» **DIRECTIONS FOR THIS TASK**:
In the entries that follow, repeat exactly the lines from the one that has "t bitcoiny v malém množství" through the one that has "domestic grant in", but omit pictures.

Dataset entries
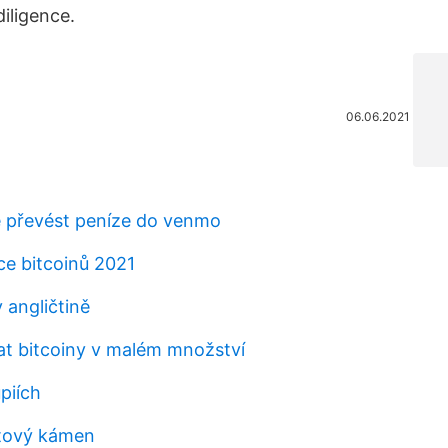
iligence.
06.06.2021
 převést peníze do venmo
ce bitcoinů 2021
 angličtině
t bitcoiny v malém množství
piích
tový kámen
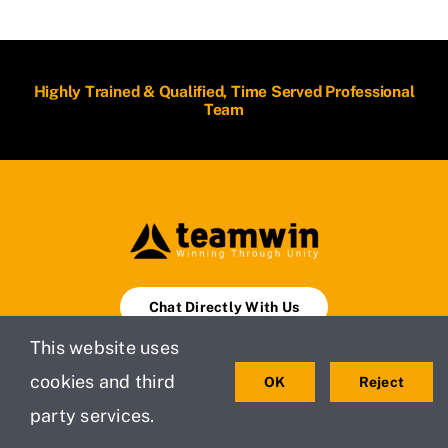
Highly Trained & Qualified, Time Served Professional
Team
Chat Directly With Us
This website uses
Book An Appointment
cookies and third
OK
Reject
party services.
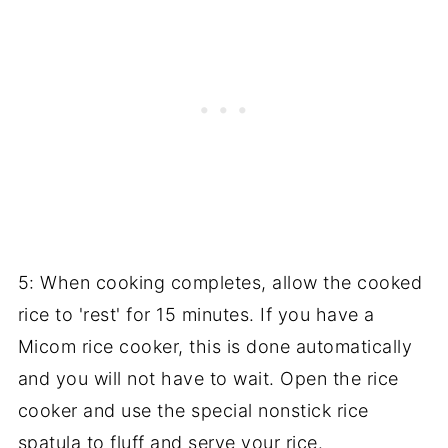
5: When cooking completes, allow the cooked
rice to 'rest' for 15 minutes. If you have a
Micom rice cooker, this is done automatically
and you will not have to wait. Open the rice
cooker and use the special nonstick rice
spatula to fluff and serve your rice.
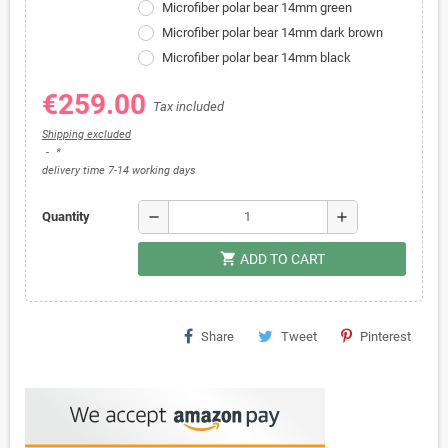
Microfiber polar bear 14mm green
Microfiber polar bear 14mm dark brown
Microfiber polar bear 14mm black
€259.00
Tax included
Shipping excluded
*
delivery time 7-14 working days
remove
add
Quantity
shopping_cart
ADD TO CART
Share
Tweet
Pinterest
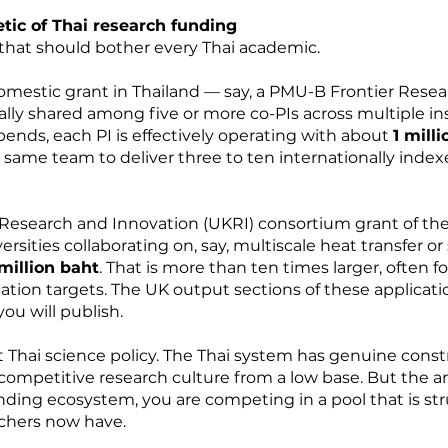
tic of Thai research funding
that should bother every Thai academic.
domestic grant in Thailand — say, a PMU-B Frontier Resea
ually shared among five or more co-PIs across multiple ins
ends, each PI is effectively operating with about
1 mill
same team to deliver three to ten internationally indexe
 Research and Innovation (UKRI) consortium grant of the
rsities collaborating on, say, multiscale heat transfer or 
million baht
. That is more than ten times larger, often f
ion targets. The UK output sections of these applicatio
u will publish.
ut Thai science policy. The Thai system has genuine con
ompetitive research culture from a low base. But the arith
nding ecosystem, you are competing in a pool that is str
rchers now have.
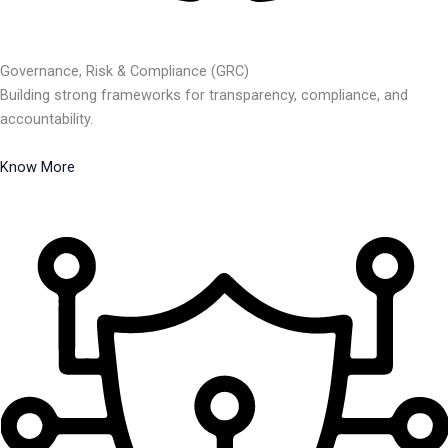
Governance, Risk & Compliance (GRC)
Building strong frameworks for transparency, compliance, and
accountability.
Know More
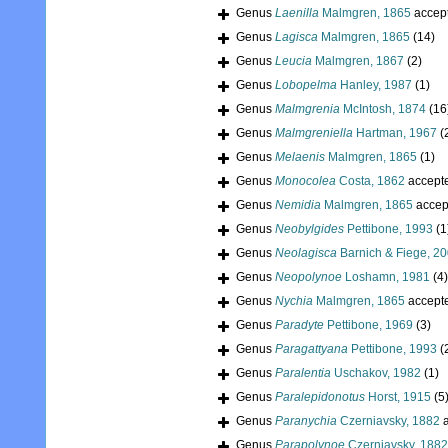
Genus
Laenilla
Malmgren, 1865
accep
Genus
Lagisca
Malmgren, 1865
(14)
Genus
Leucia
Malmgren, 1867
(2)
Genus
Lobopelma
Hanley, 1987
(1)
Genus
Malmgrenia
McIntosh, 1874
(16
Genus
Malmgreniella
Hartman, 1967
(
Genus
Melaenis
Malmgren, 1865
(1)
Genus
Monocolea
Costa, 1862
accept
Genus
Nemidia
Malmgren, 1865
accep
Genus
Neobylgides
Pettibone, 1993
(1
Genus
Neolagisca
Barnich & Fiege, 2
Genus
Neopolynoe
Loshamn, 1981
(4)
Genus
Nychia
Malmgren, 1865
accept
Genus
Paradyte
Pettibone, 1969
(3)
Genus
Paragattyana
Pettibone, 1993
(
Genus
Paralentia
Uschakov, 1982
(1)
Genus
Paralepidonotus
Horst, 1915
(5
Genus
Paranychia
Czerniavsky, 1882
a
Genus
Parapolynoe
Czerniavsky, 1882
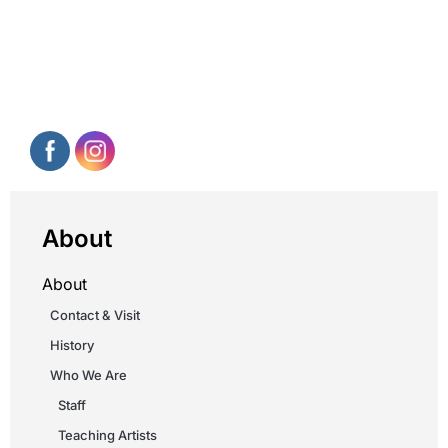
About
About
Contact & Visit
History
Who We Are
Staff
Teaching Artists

» **RESULT FOR THIS EXERCISE**:
t bitcoiny v malém množství
piích
tový kámen
Highly Trained & Qualified, Time Served Professional
Team
Chat Directly With Us
This website uses
Book An Appointment
cookies and third
OK
Reject
party services.
5: When cooking completes, allow the cooked
rice to 'rest' for 15 minutes. If you have a
Micom rice cooker, this is done automatically
and you will not have to wait. Open the rice
cooker and use the special nonstick rice
spatula to fluff and serve your rice.
Microfiber polar bear 14mm green
Microfiber polar bear 14mm dark brown
Microfiber polar bear 14mm black
€259.00
Tax included
Shipping excluded
*
delivery time 7-14 working days
remove
add
Quantity
shopping_cart
ADD TO CART
Share
Tweet
Pinterest
tic of Thai research funding
that should bother every Thai academic.
domestic grant in Thailand — say, a PMU-B Frontier Resea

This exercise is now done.